64 As a result of the funding expected to be provided under the SEF, CBR has agreed to revise the merger ratio with the SPAC from 0.0877 MergeCo shares per CBR share to between 0.0640 and 0.0643 MergeCo shares per CBR share, depending upon the redemption rate of class A SPAC shares. As noted in the SEF ASX announcement and the draft SSB, this is because SPAC has provided its consent under the scheme implementation deed to MergeCo entering into the SEF on the condition that it was not dilutive to SPAC shareholders, resulting in a reduction in the number of MergeCo shares received for each CBR share. The reduction in the agreed ratio to between 0.0640 and 0.0643 MergeCo shares as a result of the signed SEF is slightly lower than the ratio of 0.0670 to 0.0672 MergeCo shares foreshadowed in the scheme booklet. This is because the scheme booklet disclosed that the warrant(s) proposed to be issued under the SEF would potentially amount to 15 to 20% of the fully diluted issued capital of MergeCo at implementation of the transaction subject to certain exceptions, and the possible revised merger ratio disclosed in the scheme booklet took the midpoint of this range and assumed that the warrant(s) representing 17.5% of the issued capital of MergeCo would be issued. Instead, the SEF warrant(s) to be issued under the signed SEF will represent 19.99% of the fully diluted issued capital of MergeCo subject to exceptions. As a result, the revised merger ratio will be lower than the potential merger ratios disclosed in the scheme booklet.

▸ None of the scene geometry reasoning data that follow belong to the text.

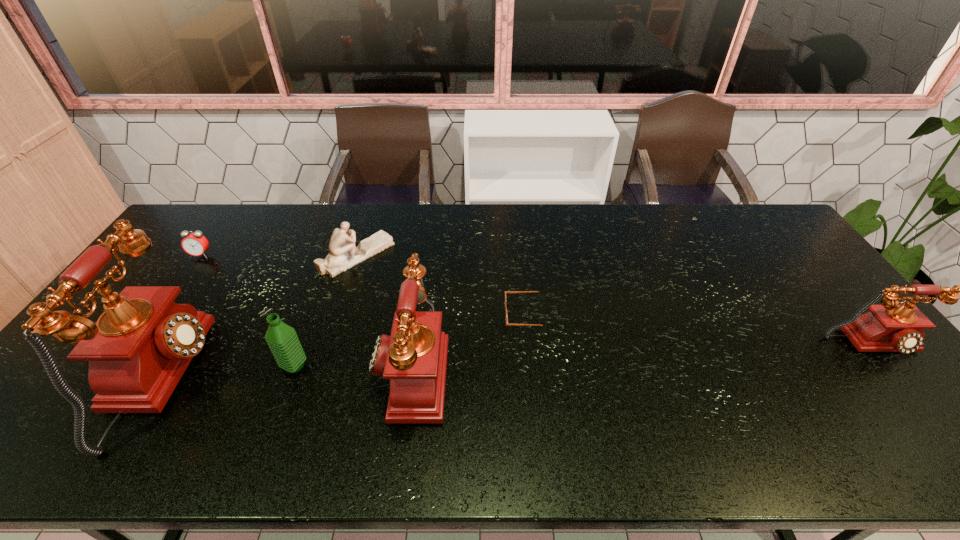 In order to click on free space that is in between the second tallest object and the second shortest object in this screenshot , I will do `click(306, 312)`.

You are a GUI agent. You are given a task and a screenshot of the screen. Output one action in this format:
    pyautogui.click(x=<x>, y=<y>)
    Task: Click on the vacant area that lies between the leftmost telephone and the rightmost telephone
    This screenshot has width=960, height=540.
    Given the screenshot: What is the action you would take?
    pyautogui.click(x=518, y=362)

Find the location of a particular element. blank region between the water bottle and the second shortest object is located at coordinates (248, 310).

Identify the location of empty location between the leftmost telephone and the sunglasses. (347, 347).

Image resolution: width=960 pixels, height=540 pixels. Find the location of `blank region between the third shortest object and the water bottle`. blank region between the third shortest object and the water bottle is located at coordinates (325, 310).

I want to click on free point between the leftmost telephone and the second telephone from right to left, so click(x=289, y=374).

Find the location of `blank region between the second telephone from right to left and the leftmost telephone`. blank region between the second telephone from right to left and the leftmost telephone is located at coordinates (289, 374).

Find the location of a particular element. Image resolution: width=960 pixels, height=540 pixels. free area in between the third shortest object and the shortest object is located at coordinates (443, 285).

Identify the location of empty location between the leftmost telephone and the sunglasses. coord(347,347).

Identify which object is the third nearest to the water bottle. Please provide its 2D coordinates. Your answer should be formatted as a tuple, i.e. [(x, y)], where the tuple contains the x and y coordinates of a point satisfying the conditions above.

[(343, 255)] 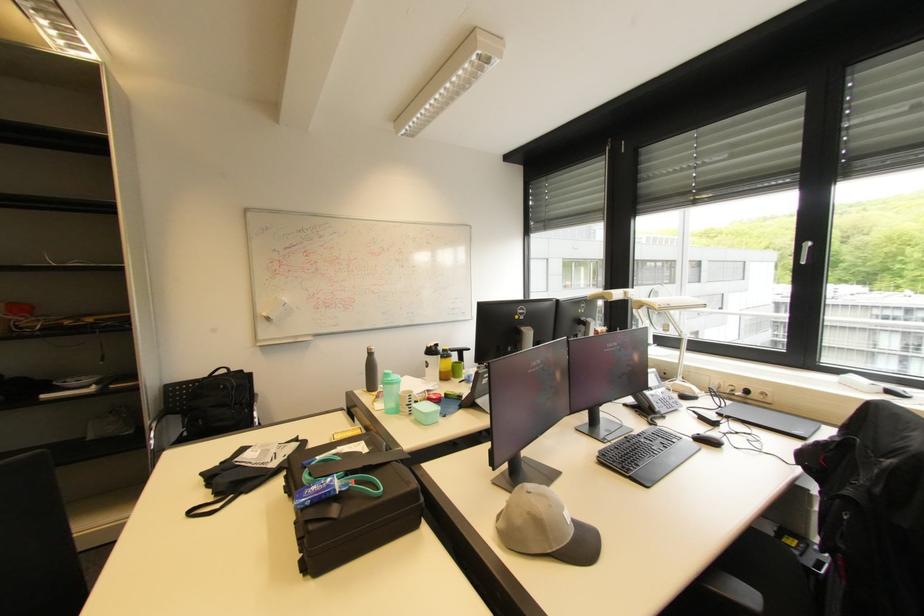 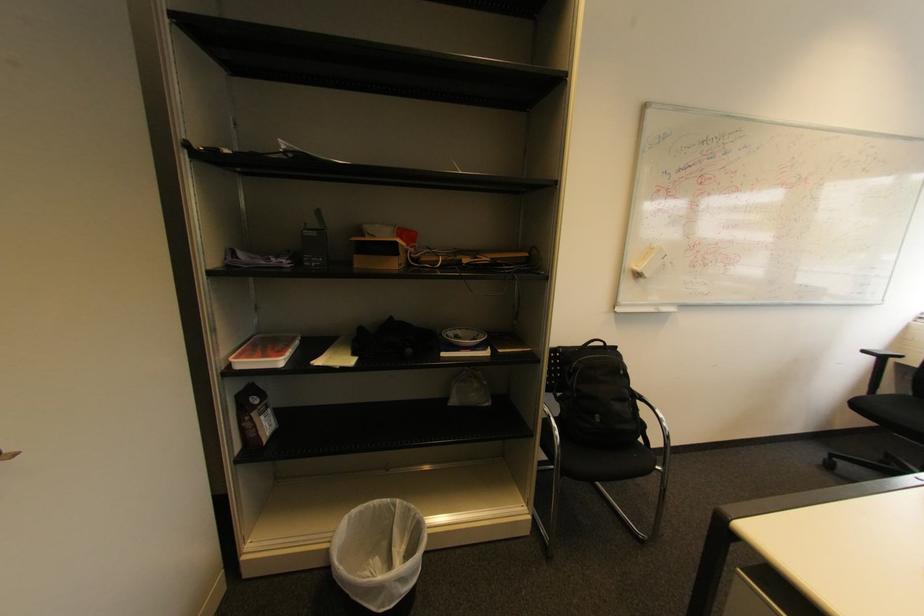 Where in the second image is the point corresponding to (x=273, y=320) from the first image?

(643, 276)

65 The SEF ASX announcement and the draft SSB sets out tables which address the capital structure of the combined group on implementation. Now the scheme booklet included a table which set out the potential maximum impact on ownership of MergeCo shares, and the maximum dilution for CBR shareholders, arising from the additional securities and arrangements disclosed including the proposed SEF. The table disclosed that depending on the rate of redemptions of class A SPAC shares, the CBR shareholders will own between 30.97% and 36.74% of MergeCo shares, and the SEF warrant(s) would represent between 9.57% and 11.17% of MergeCo shares. However, these figures assumed that the SEF warrant(s) would convert into such number of MergeCo shares that equals 17.5% of the aggregate number of MergeCo shares on issue at implementation. Given that the agreements in relation to the SEF provide for the SEF warrant(s) to convert into 19.99% of the aggregate number of MergeCo shares on issue at implementation, the CBR shareholders will in aggregate own slightly less than between 30.97% and 36.74% of MergeCo shares. In particular, they will own between 29.23% and 34.73%, as explained in the tables in the SEF ASX announcement and the draft SSB.
66 Now from what I have just said, it should be obvious that there is a need for supplementary disclosure of such matters.